- _The problem_: From the listing below, reproduce word for word the part that opens with the line containing "For every named target in this 768×720" and closes with the line containing "Blogger (418, 644)"; reproduce nothing else.

- _The input_:
#####

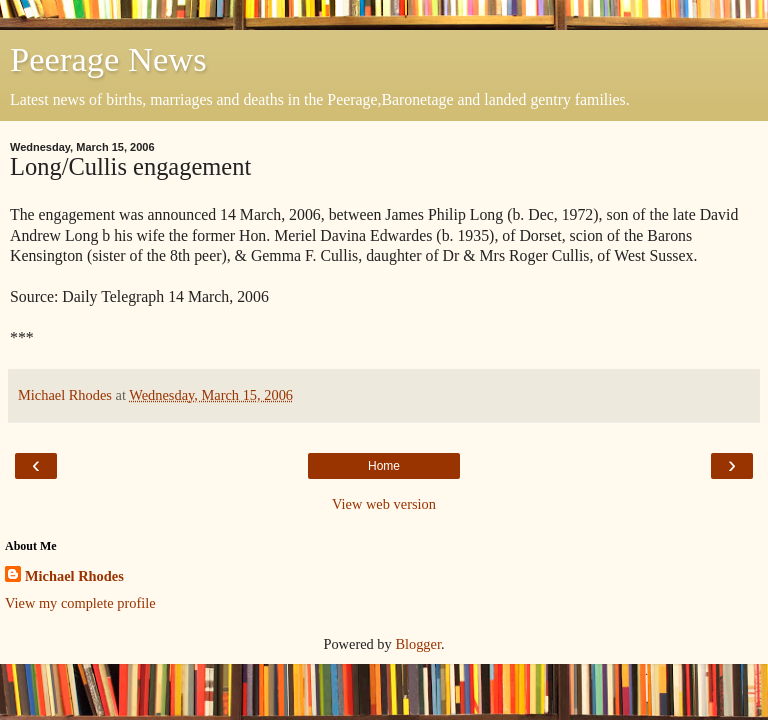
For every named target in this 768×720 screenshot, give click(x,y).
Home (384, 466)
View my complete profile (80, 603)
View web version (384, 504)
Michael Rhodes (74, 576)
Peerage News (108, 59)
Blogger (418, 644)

#####

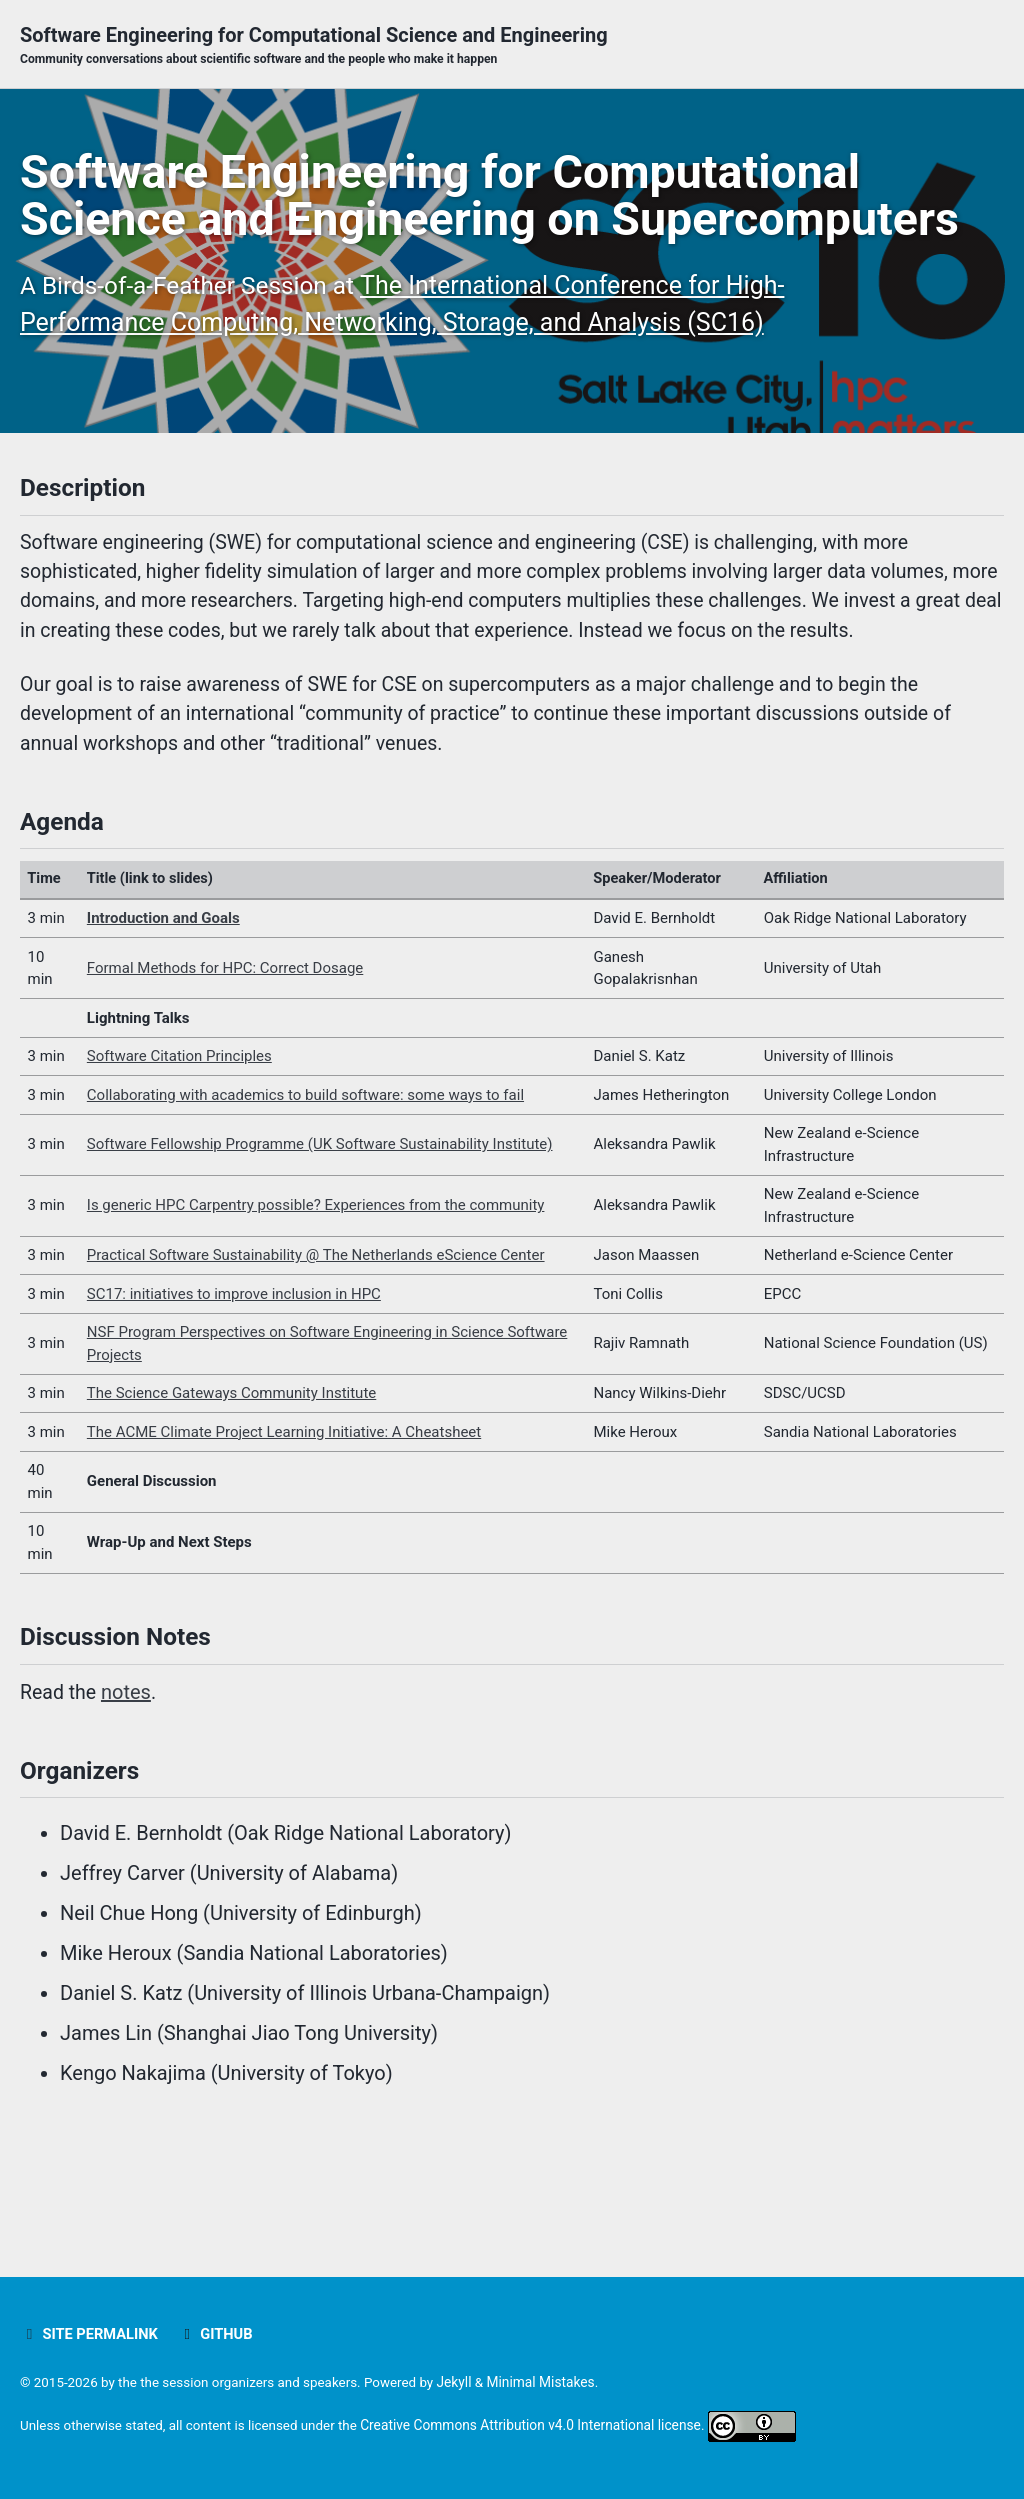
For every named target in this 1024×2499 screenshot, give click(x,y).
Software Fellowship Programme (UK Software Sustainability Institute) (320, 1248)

#####

- _Result for this task_:
For every named target in this 768×720 screenshot, give click(x,y).
Home (384, 466)
View my complete profile (80, 603)
View web version (384, 504)
Michael Rhodes (74, 576)
Peerage News (108, 59)
Blogger (418, 644)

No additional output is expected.